■ WORK TASK
In the data that follows, find each line containing "investigación" and copy it.

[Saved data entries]
···
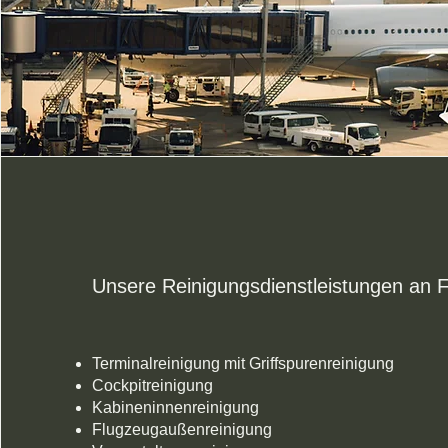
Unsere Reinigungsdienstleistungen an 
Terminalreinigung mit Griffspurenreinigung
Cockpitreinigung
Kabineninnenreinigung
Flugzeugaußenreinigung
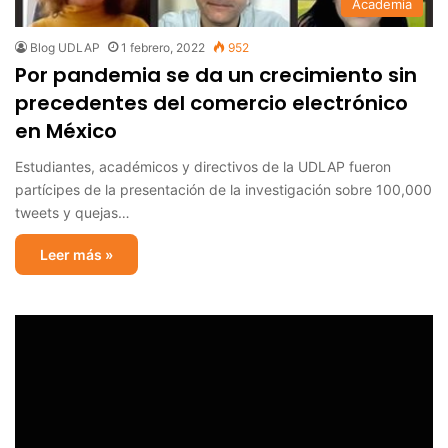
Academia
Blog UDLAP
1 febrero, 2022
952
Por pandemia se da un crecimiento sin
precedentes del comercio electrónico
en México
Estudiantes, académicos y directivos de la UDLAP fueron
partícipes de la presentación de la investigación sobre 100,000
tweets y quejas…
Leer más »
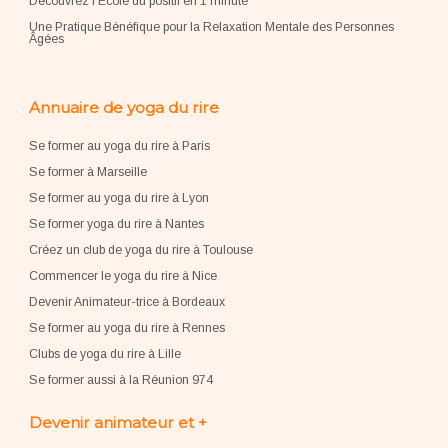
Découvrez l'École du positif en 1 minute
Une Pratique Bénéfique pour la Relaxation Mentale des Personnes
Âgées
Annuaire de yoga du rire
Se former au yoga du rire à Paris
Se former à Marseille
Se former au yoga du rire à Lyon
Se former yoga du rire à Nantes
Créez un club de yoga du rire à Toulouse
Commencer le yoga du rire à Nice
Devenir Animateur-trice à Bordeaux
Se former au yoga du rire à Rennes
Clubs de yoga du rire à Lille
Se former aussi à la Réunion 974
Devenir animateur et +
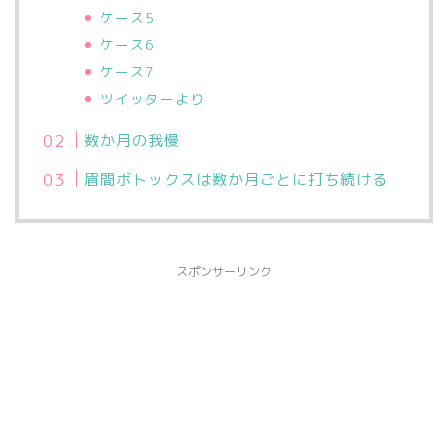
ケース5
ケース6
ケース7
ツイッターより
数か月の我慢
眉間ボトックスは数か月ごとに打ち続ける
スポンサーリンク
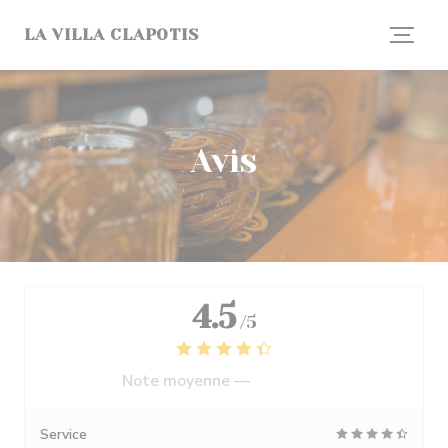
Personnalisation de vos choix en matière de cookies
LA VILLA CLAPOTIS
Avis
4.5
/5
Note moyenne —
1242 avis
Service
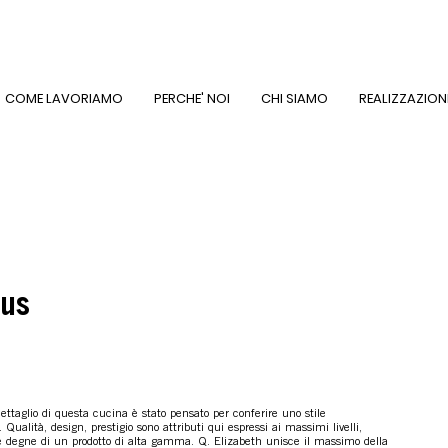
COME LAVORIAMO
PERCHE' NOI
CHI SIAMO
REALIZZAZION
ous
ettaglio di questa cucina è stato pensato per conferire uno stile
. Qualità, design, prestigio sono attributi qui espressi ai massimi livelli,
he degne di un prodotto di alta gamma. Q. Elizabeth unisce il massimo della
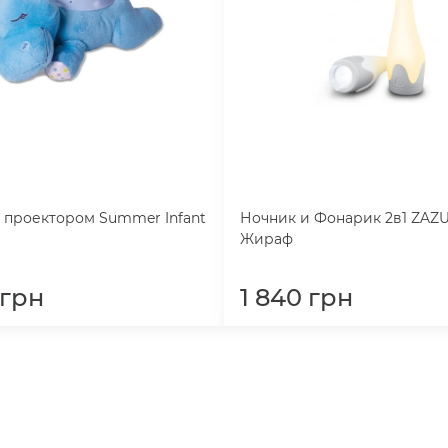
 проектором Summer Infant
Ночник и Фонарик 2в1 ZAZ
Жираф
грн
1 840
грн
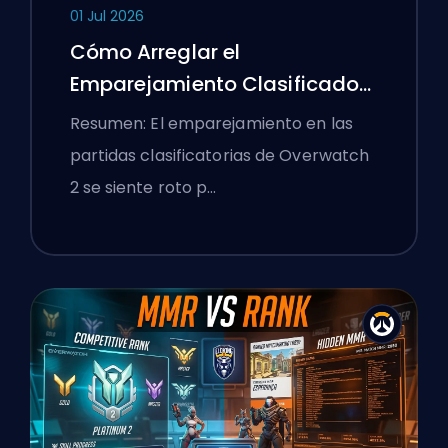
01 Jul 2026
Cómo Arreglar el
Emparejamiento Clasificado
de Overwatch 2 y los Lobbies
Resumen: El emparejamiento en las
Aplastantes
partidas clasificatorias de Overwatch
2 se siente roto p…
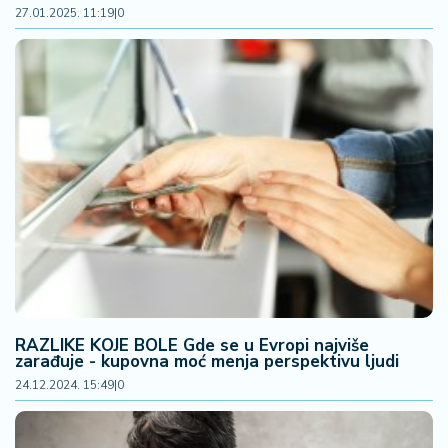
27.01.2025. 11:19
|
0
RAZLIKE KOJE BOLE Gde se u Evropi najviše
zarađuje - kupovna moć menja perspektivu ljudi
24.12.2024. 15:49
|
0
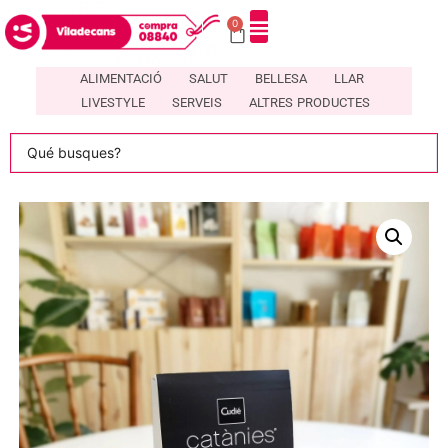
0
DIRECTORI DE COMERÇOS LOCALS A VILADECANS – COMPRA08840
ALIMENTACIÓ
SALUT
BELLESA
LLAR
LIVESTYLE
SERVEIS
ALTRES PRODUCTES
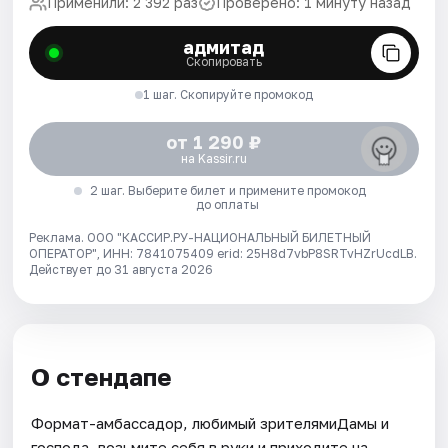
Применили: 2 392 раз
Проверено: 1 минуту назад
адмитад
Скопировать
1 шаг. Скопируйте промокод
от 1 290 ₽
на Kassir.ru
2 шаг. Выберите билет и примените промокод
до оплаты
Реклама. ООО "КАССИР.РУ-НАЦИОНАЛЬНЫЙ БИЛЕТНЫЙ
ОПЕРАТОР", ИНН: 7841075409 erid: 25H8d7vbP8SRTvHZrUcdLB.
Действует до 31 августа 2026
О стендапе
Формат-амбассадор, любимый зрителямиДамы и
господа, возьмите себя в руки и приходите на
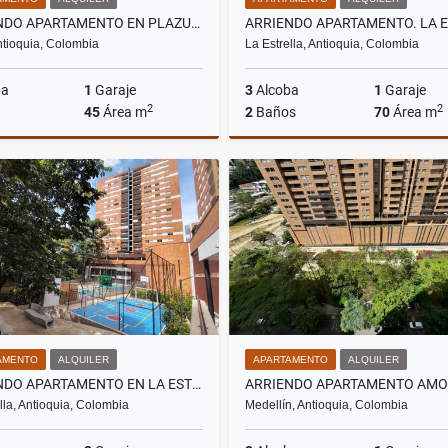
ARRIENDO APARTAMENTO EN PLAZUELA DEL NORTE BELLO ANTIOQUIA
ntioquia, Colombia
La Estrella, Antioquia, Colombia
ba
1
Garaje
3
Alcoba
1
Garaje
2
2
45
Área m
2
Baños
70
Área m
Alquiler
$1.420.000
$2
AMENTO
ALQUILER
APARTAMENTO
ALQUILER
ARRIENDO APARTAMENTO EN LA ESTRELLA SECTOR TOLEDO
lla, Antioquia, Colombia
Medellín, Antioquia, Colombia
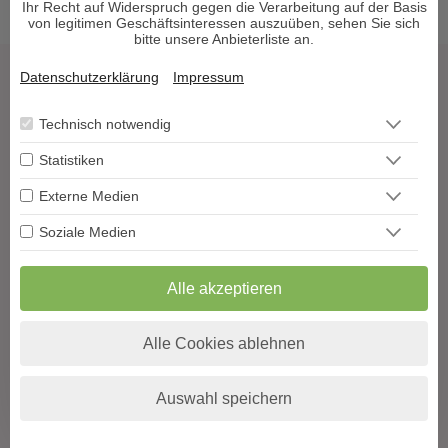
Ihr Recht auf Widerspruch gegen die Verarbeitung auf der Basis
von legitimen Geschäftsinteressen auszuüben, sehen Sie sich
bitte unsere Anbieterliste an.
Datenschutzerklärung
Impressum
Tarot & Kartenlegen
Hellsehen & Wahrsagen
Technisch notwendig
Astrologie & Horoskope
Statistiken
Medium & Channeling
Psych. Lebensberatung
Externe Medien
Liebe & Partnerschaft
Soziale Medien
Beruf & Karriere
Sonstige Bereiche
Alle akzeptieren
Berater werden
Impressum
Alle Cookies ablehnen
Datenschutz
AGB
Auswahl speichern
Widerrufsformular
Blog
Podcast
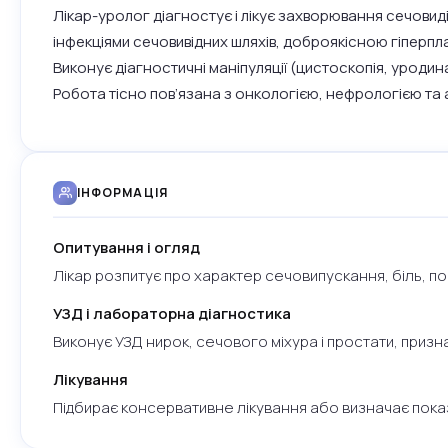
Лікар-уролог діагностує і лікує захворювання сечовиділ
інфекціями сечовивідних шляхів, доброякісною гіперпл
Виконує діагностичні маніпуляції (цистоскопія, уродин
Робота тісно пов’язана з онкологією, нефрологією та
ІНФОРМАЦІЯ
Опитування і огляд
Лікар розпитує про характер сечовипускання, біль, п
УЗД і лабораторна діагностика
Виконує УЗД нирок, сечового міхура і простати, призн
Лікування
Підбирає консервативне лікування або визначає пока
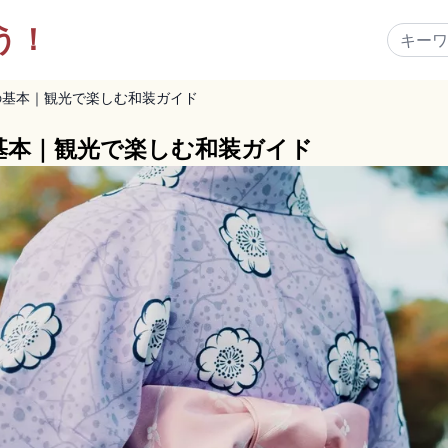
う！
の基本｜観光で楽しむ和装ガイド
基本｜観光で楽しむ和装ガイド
···
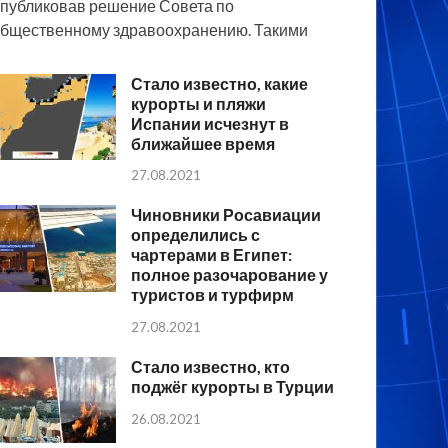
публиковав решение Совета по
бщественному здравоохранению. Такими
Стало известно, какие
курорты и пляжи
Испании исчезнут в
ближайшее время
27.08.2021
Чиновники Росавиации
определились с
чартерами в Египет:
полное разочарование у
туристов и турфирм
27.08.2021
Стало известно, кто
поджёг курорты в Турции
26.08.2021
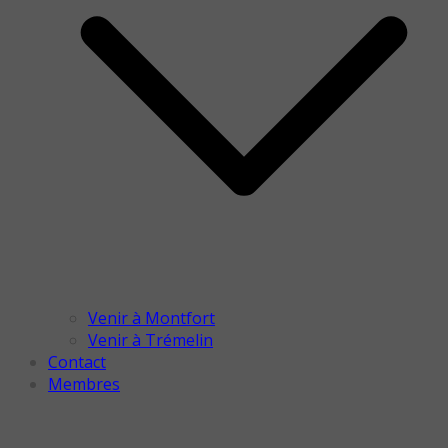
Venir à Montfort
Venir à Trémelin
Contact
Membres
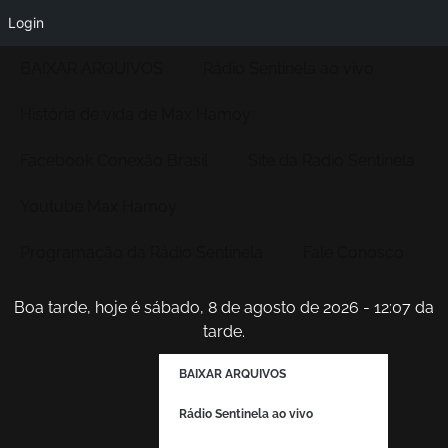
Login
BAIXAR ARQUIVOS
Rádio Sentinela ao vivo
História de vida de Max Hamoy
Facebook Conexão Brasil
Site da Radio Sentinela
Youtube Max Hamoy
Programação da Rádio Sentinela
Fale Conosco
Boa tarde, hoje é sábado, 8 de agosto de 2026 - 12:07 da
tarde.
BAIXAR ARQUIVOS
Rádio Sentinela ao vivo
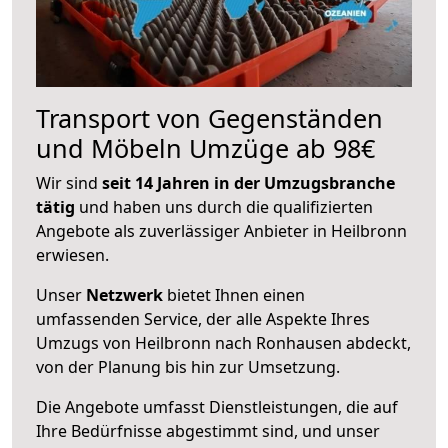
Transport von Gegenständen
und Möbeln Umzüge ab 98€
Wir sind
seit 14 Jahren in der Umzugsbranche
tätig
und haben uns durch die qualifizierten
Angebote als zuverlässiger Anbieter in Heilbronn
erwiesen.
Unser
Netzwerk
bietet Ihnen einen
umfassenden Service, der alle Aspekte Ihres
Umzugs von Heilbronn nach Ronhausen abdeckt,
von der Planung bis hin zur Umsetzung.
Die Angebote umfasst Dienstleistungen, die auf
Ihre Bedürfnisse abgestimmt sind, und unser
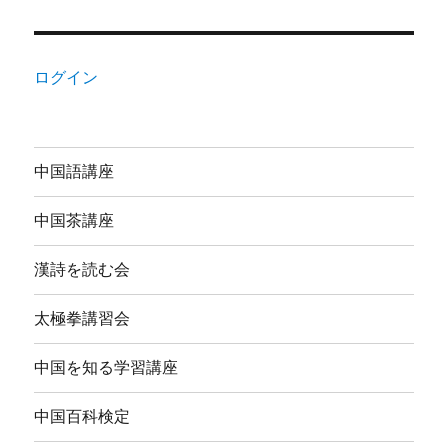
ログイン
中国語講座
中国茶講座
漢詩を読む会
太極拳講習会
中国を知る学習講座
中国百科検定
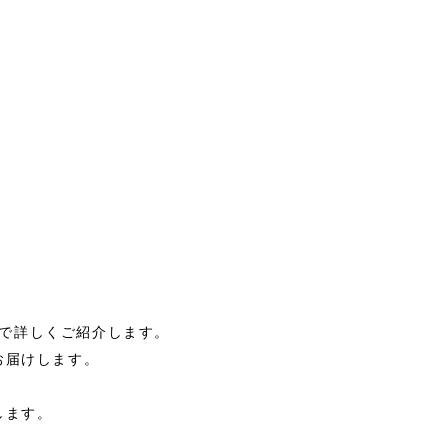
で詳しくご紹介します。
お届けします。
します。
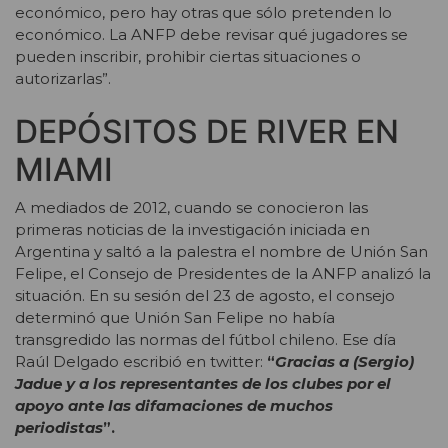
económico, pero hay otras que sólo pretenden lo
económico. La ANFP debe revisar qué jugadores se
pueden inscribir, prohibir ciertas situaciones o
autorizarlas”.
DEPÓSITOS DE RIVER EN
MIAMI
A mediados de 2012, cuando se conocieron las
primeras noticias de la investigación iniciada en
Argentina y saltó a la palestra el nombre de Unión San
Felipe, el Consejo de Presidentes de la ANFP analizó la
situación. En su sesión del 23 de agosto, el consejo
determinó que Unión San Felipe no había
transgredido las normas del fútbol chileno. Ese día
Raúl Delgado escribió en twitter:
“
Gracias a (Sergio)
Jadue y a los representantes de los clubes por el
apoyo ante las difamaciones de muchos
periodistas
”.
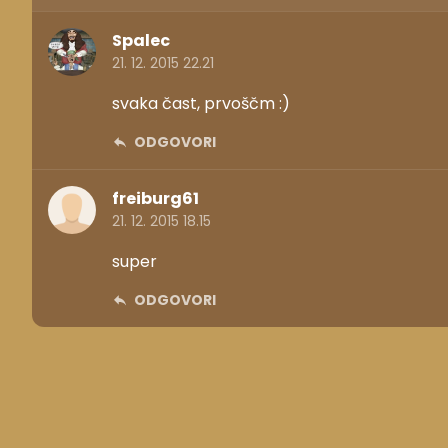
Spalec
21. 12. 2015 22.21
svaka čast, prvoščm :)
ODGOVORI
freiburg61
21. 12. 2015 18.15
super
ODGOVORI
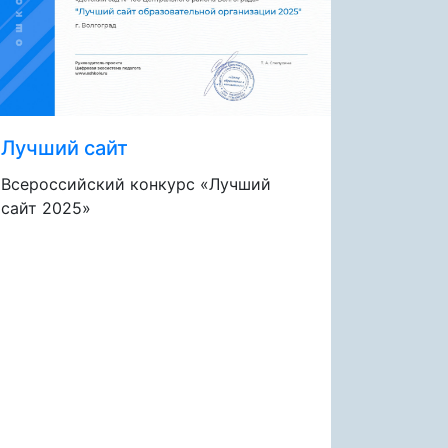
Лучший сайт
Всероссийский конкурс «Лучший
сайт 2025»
···
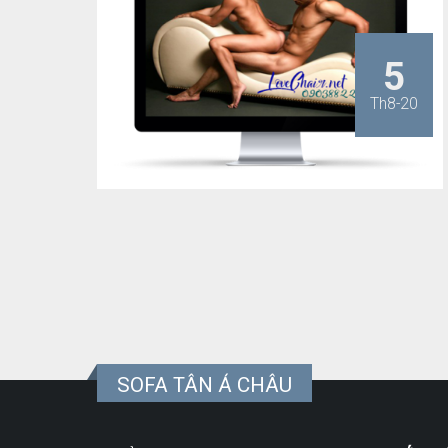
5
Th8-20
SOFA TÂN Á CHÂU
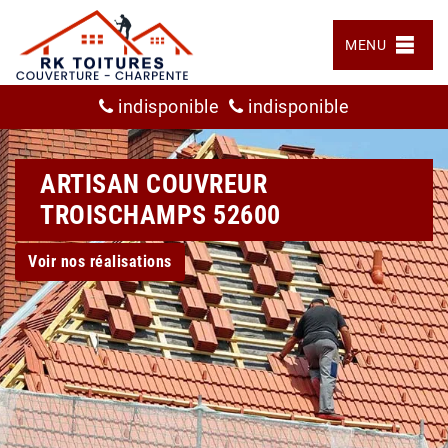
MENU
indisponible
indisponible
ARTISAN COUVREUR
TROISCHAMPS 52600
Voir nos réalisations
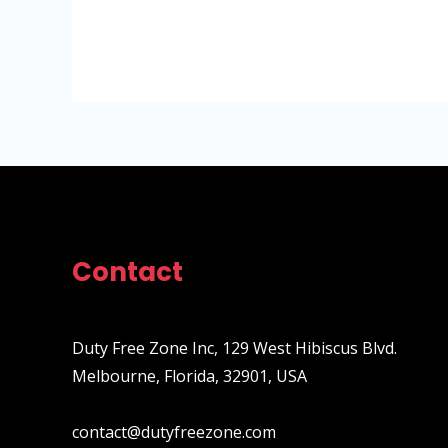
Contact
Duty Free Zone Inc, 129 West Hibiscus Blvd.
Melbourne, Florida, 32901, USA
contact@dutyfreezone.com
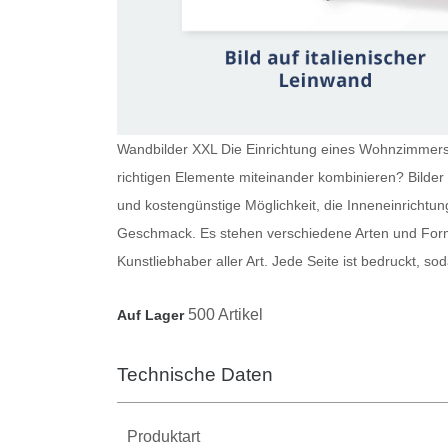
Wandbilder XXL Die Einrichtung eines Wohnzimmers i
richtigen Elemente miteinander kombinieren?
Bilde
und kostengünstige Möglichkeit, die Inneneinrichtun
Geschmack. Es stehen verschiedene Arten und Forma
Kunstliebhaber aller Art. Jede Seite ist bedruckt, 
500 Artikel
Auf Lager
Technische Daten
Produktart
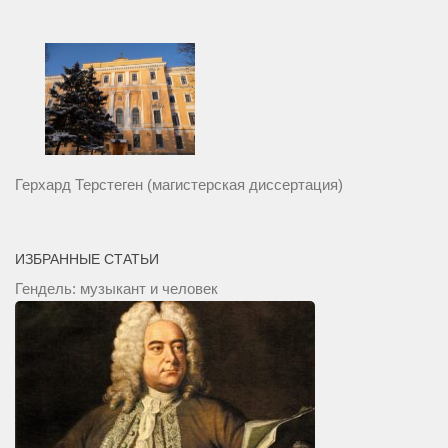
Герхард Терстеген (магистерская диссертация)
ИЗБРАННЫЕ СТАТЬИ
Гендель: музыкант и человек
···
■ TASK SOLUTION
partícipes de la presentación de la investigación sobre 100,000
primeras noticias de la investigación iniciada en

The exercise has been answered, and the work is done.